Mme Sabrina Agresti-Roubache, secrétaire d'État chargée de la ville et de la citoyenneté . Permettez-moi de vous apporter la réponse du ministre de l'intérieur et des outre-mer, Gérald Darmanin. Georges Ibrahim Abdallah a été condamné par la cour d'assises de Paris, en 1987, à la réclusion criminelle à perpétuité, assortie d'une période de sûreté de quinze ans, pour complicité dans l'assassinat de diplomates israéliens et américains. C'est en application de cette décision de justice que M. Abdallah est incarcéré à la prison de Lannemezan.

L'arrêté d'expulsion est une mesure de police administrative destinée à protéger l'ordre et la sécurité publics, et dont le prononcé est régi par les dispositions des articles L. 631-1 et suivants du code de l'entrée et du séjour des étrangers et du droit d'asile (Ceseda). Il n'a pas pour objet de répondre à des considérations d'opportunité – en l'espèce d'alimenter une demande de libération conditionnelle.

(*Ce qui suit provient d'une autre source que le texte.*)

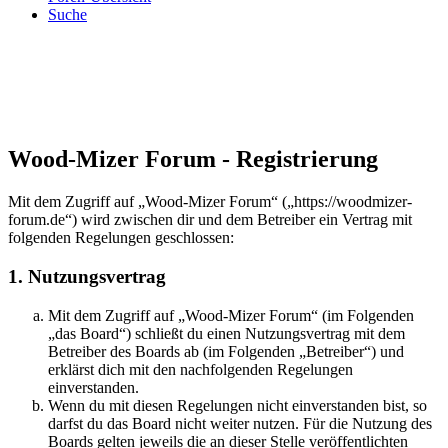
Suche
Wood-Mizer Forum - Registrierung
Mit dem Zugriff auf „Wood-Mizer Forum“ („https://woodmizer-
forum.de“) wird zwischen dir und dem Betreiber ein Vertrag mit
folgenden Regelungen geschlossen:
1. Nutzungsvertrag
Mit dem Zugriff auf „Wood-Mizer Forum“ (im Folgenden
„das Board“) schließt du einen Nutzungsvertrag mit dem
Betreiber des Boards ab (im Folgenden „Betreiber“) und
erklärst dich mit den nachfolgenden Regelungen
einverstanden.
Wenn du mit diesen Regelungen nicht einverstanden bist, so
darfst du das Board nicht weiter nutzen. Für die Nutzung des
Boards gelten jeweils die an dieser Stelle veröffentlichten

Le tribunal administratif de Paris a eu à se prononcer, le 10 février 2022, sur un recours formé par l'avocat de M. Abdallah aux fins d'obtenir l'annulation de la décision implicite née le 2 novembre 2020 du silence gardé par le ministre de l'intérieur sur sa demande tendant à ce qu'un arrêté d'expulsion soit pris à l'encontre de son client.

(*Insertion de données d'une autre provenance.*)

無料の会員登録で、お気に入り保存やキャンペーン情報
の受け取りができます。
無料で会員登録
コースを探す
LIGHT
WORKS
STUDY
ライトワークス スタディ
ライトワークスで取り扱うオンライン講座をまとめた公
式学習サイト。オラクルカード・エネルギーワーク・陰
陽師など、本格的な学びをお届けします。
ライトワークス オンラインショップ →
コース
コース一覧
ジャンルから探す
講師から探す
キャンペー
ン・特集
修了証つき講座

Le tribunal a considéré qu'« aucune disposition législative ou réglementaire, ni aucun principe général, n'impose au ministre de 1'intérieur de prendre une mesure d'expulsion à l'encontre d'un ressortissant étranger qui, toujours en détention, ne constitue pas une menace immédiate à l'ordre public ». Je vous confirme donc que le Gouvernement n'a pas l'intention de prendre un arrêté d'expulsion à l'encontre de M. Georges Ibrahim Abdallah.

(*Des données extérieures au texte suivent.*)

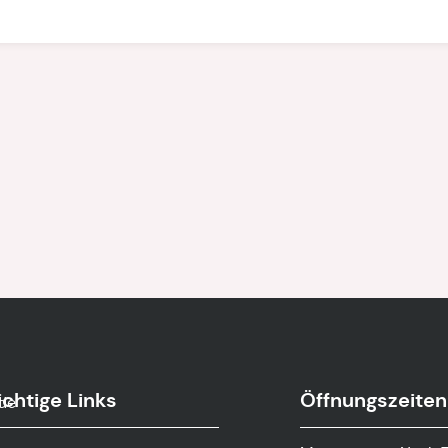
chtige Links
Öffnungszeiten
.de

Mme la présidente . La parole est à Mme Andrée Taurinya.

Mme Andrée Taurinya . J'ai déjà interpellé le Gouvernement à ce sujet à l'automne 2022 et M. Darmanin au milieu de l'été 2023. Près d'un an s'est écoulé sans qu'il daigne me répondre, même si j'obtiens de premiers éléments par votre intermédiaire.

L'inertie de l'exécutif avait été portée devant la justice administrative en 2021. À cette occasion, le rapporteur public relevait que « le maintien en détention de M. Abdallah, depuis bientôt trente-huit ans, obéit à des considérations de nature extrajuridiques ». En effet, ces considérations sont de nature politique, en contradiction évidente avec les exigences de l'État de droit ; elles humilient notre république.

M. Darmanin se fait traditionnellement le chantre de la double peine. Mais voilà que le ministre de l'intérieur, bien prompt à expulser le moindre étranger s'étant rendu coupable d'une infraction, préfère maintenir en prison ad vitam æternam un homme qui a purgé sa peine et qui réclame vouloir retourner dans son pays natal. Il condamne Georges Ibrahim Abdallah à une peine de mort lente. Comme bon nombre de mes collègues, je ne l'accepterai pas.